Movie Review – Passing
Category : Movie Review
Director: Rebecca Hall
Passing was very lovely and very boring. And although I think that’s all I really have to say about the film because it sums up the experience quite nicely, I’ll try to draw more insight from the depths, even if I’m not sure the film deserves it. Rebecca Hall is a first time director and it shows, which is not want you want said after your debut; you want us to say “I can’t wait for your next project”. But she makes too many amateur mistakes here, too many unsmooth moves, and that’s ultimately why the movie fails. Because, when’s it good it’s really good, but when it’s bad it’s boring as hell.

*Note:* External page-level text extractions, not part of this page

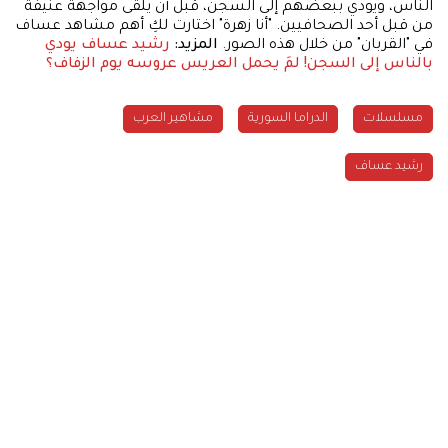
الناس، ويودي ببعضهم إلى السجن، قبل أن يلقى مواجهة عنيفة
من قبل أحد الصحافيين. "أنا زهرة" اختارت لكِ أهم مشاهد عساف
في "القربان" من خلال هذه الصور.
المزيد:
رشيد عساف يودي
بالناس إلى السجن!
لمَ يحمل العريس عروسه يوم الزفاف؟
مسلسلات
الدراما السورية
مشاهير العرب
رشيد عساف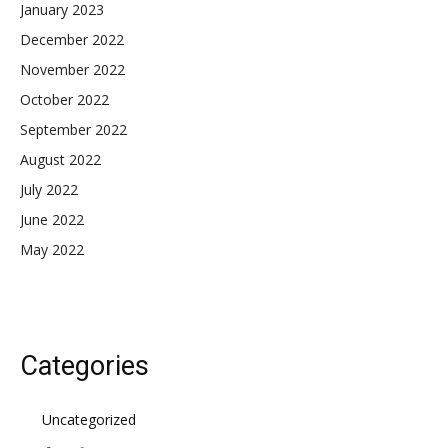
January 2023
December 2022
November 2022
October 2022
September 2022
August 2022
July 2022
June 2022
May 2022
Categories
Uncategorized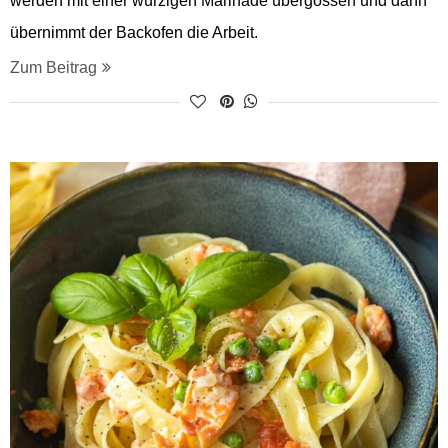
werden mit einer würzigen Marinade übergossen und dann
übernimmt der Backofen die Arbeit.
Zum Beitrag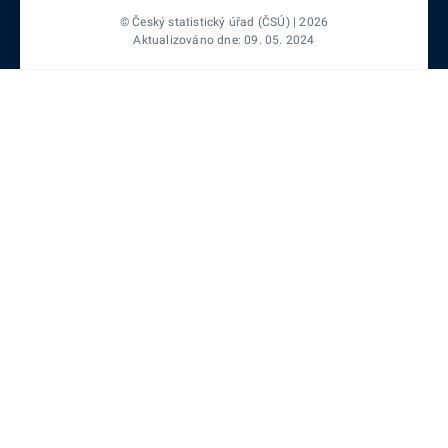
© Český statistický úřad (ČSÚ) | 2026
Aktualizováno dne: 09. 05. 2024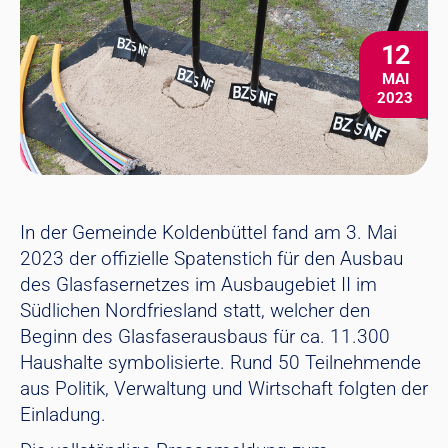
12
MAI
2023
In der Gemeinde Koldenbüttel fand am 3. Mai
2023 der offizielle Spatenstich für den Ausbau
des Glasfasernetzes im Ausbaugebiet II im
Südlichen Nordfriesland statt, welcher den
Beginn des Glasfaserausbaus für ca. 11.300
Haushalte symbolisierte. Rund 50 Teilnehmende
aus Politik, Verwaltung und Wirtschaft folgten der
Einladung.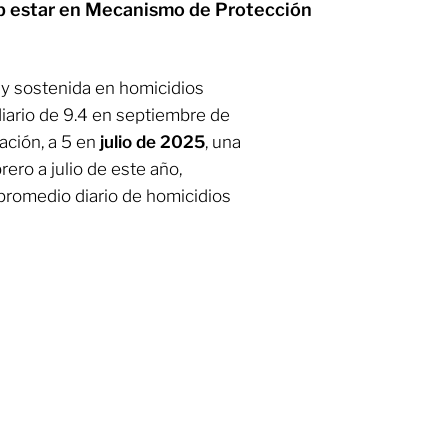
ob estar en Mecanismo de Protección
 y sostenida en homicidios
diario de 9.4 en septiembre de
ación, a 5 en
julio de 2025
, una
ero a julio de este año,
promedio diario de homicidios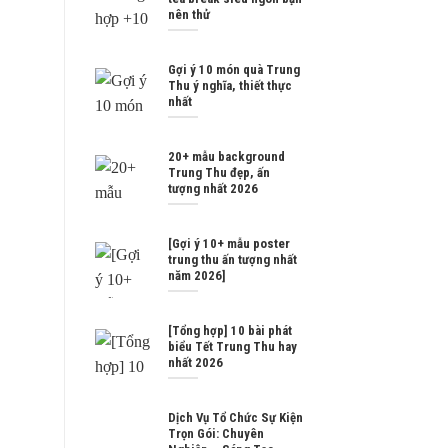
nên thử
Gợi ý 10 món quà Trung
Thu ý nghĩa, thiết thực
nhất
20+ mẫu background
Trung Thu đẹp, ấn
tượng nhất 2026
[Gợi ý 10+ mẫu poster
trung thu ấn tượng nhất
năm 2026]
[Tổng hợp] 10 bài phát
biểu Tết Trung Thu hay
nhất 2026
Dịch Vụ Tổ Chức Sự Kiện
Trọn Gói: Chuyên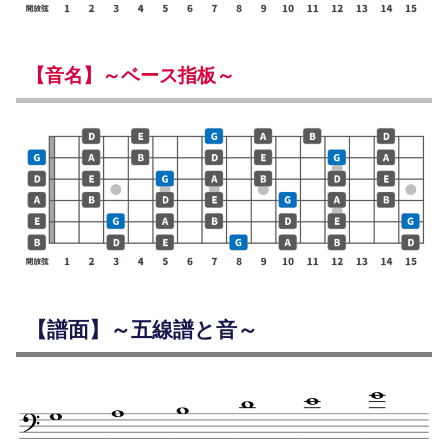
【音名】～ベース指板～
【譜面】～五線譜と音～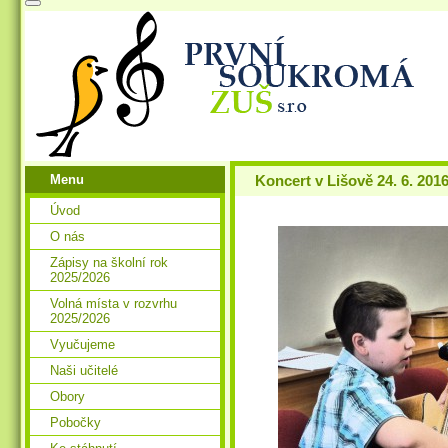
Menu
Koncert v Lišově 24. 6. 201
Úvod
O nás
Zápisy na školní rok
2025/2026
Volná místa v rozvrhu
2025/2026
Vyučujeme
Naši učitelé
Obory
Pobočky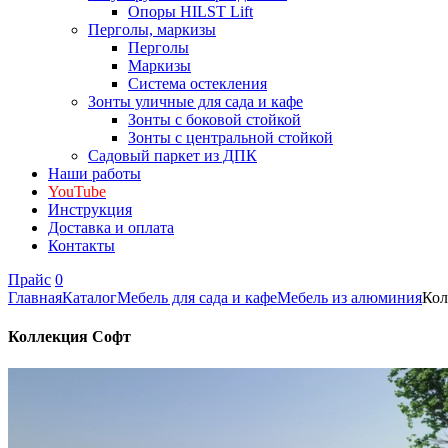
Опоры HILST Lift
Перголы, маркизы
Перголы
Маркизы
Система остекления
Зонты уличные для сада и кафе
Зонты с боковой стойкой
Зонты с центральной стойкой
Садовый паркет из ДПК
Наши работы
YouTube
Инструкция
Доставка и оплата
Контакты
Прайс
0
Главная
Каталог
Мебель для сада и кафе
Мебель из алюминия
Кол
Коллекция Софт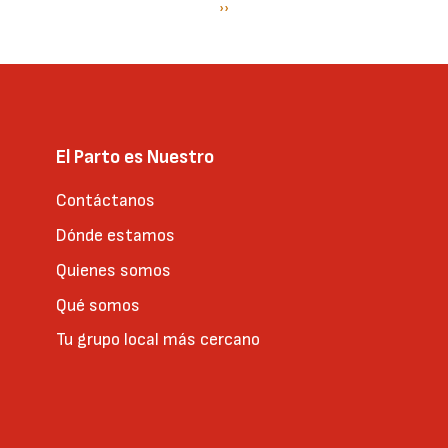
Paginación
Siguiente
››
página
El Parto es Nuestro
Contáctanos
Dónde estamos
Quienes somos
Qué somos
Tu grupo local más cercano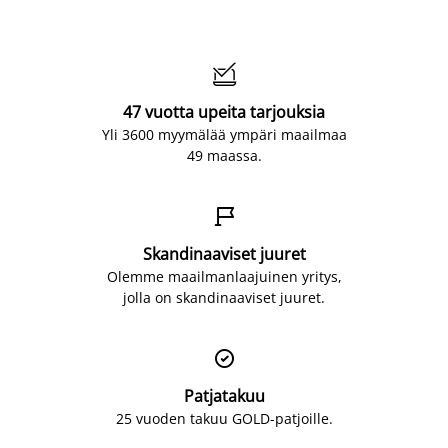

47 vuotta upeita tarjouksia
Yli 3600 myymälää ympäri maailmaa
49 maassa.

Skandinaaviset juuret
Olemme maailmanlaajuinen yritys,
jolla on skandinaaviset juuret.

Patjatakuu
25 vuoden takuu GOLD-patjoille.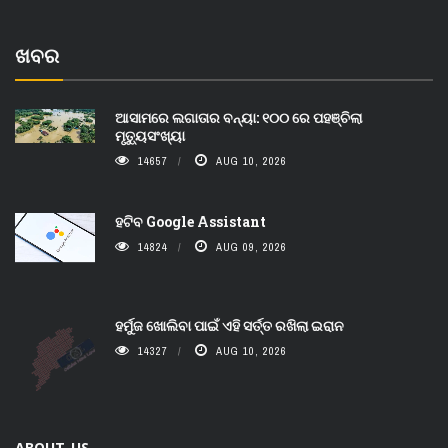
ଖବର
ଆସାମରେ ଲଗାତାର ବନ୍ୟା: ୧୦୦ ରେ ପହଞ୍ଚିଲା
ମୃତ୍ୟୁସଂଖ୍ୟା
14657
AUG 10, 2026
ହଟିବ Google Assistant
14824
AUG 09, 2026
ହର୍ମୁଜ ଖୋଲିବା ପାଇଁ ଏହି ସର୍ତ୍ତ ରଖିଲା ଇରାନ
14327
AUG 10, 2026
ABOUT US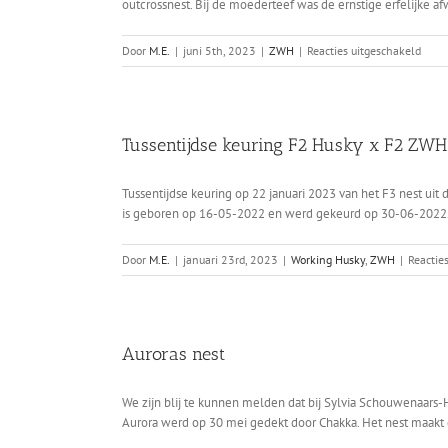
outcrossnest. Bij de moederteef was de ernstige erfelijke a
voor
Door
M.E.
|
juni 5th, 2023
|
ZWH
|
Reacties uitgeschakeld
AVLS
in
het
gelijk
Tussentijdse keuring F2 Husky x F2 ZW
geste
Tussentijdse keuring op 22 januari 2023 van het F3 nest uit
is geboren op 16-05-2022 en werd gekeurd op 30-06-2022. Kl
Door
M.E.
|
januari 23rd, 2023
|
Working Husky
,
ZWH
|
Reactie
Auroras nest
We zijn blij te kunnen melden dat bij Sylvia Schouwenaars-Hi
Aurora werd op 30 mei gedekt door Chakka. Het nest maakt 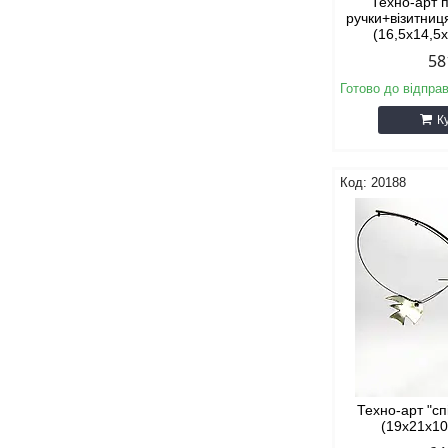
Техно-арт п
ручки+візитниц
(16,5х14,5
58
Готово до відпра
К
20188
Техно-арт "сп
(19х21х10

Based on a novel, set in the 1920s, Passing is the story of two friends who meet randomly years after their childhood together. Irene, a Black woman, was passing as a white woman for the day in order to find a certain gift for her child, but she comes across Clare, who is passing as white every day of her life. She’s gone so far as to marry a racist white man and have a daughter with him, and although she says she doesn’t fear being caught, the danger of the lie looms over everything. The two women renew their friendship, but the worlds in which they live are enormously far apart, and trying to combine them might be deadly.
Hall sets the stage well; black & white color, squared off picture, it feels old from the start, Thompson & Negga own the room, the story heads in the right direction. And with such a short runtime, I was sure that the plot would unfold smoothly, quickly, and that we’d have a gem on our hands. But that wasn’t to be. Somehow, Hall makes every non-conversation a non-participant, all the moments in between the talking seem hours long, and all metaphors look sloppy. It’s dull, over-worked, and underwhelming; the solid acting and strong dialogue can’t fill enough of the moments, the empty ones are just too gargantuan. A little convention would have gone a long way, a little more focus on one theme at a time, a few more scenes spent on character instead of slow symbolism. There was something here to ponder at and to enjoy, but Hall wasn’t ready to give it to us just yet, and that’s a mighty shame.